Starting to eat before everyone is served – It’s only acceptable to begin your meal before everybody else does if your dish is hot and cannot be enjoyed once it turns cold. You should also wait for someone to urge you to start eating. You shouldn’t just chow down by yourself if the others mind.
Reaching out for the salt at the other end of the table – Always—repeat, always—ask for the salt if it’s beyond reach. Never—repeat, never—extend your arm outside your own “personal space” to try to grab for it. Invading someone else’s “personal space” is sorely frowned upon.
Asking for a taste of someone else’s dish – Some people are just too polite to decline if you ask them whether you could sample their food even if they really don’t want you to. If you’re really close and there wouldn’t be any awkward discomfort, fine. But in general, wait until you get offered a taste.
Digging in from the serving plate – Most of us like sharing food and like them served family-style. And when these dishes are placed at the middle of the table, serving forks or spoons come with them. Please use those utensils instead of your own.
Picking food out of your mouth – Fish bones (and small chicken bones) or anything small and doesn’t look disgusting can be picked out using your fingers and placed at the edge of your plate. If it’s a big slab of fat that you can’ bear to swallow, discreetly spit it out onto a table napkin and keep it unseen by company.
Stacking used plates – You might as well clear the table and wash the dishes if you’re gonna stack them. The wait staff is always around to take away used plates.

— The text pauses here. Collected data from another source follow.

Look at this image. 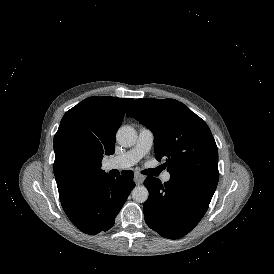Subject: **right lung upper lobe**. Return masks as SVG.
Instances as JSON below:
<instances>
[{
	"instance_id": "cb5924a9",
	"label": "right lung upper lobe",
	"mask_w": 274,
	"mask_h": 274,
	"mask_svg": "<svg viewBox=\"0 0 274 274\" xmlns=\"http://www.w3.org/2000/svg\"><path fill=\"white\" fill-rule=\"evenodd\" d=\"M132 101L93 96L65 113L54 136V175L60 201L105 173L101 161L114 153L116 132Z\"/></svg>"
}]
</instances>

Answering phone calls – The general rule is that you should excuse yourself. But many people answer phone calls at the table and it’s beginning to be accepted. If you’re one of those people, the least you could do is speak in a soft voice, away from the people on the table and only stay on the phone for a minute.
Picking your teeth after eating – The toothpicks may be on the table but it doesn’t mean you should use them there. Picking your teeth in front of company, no matter how discreetly, doesn’t really qualify as excellent table manners. Excuse yourself and use the comfort room mirror.
Fixing hair and makeup – One word: don’t. If you have to retouch, go to the comfort room!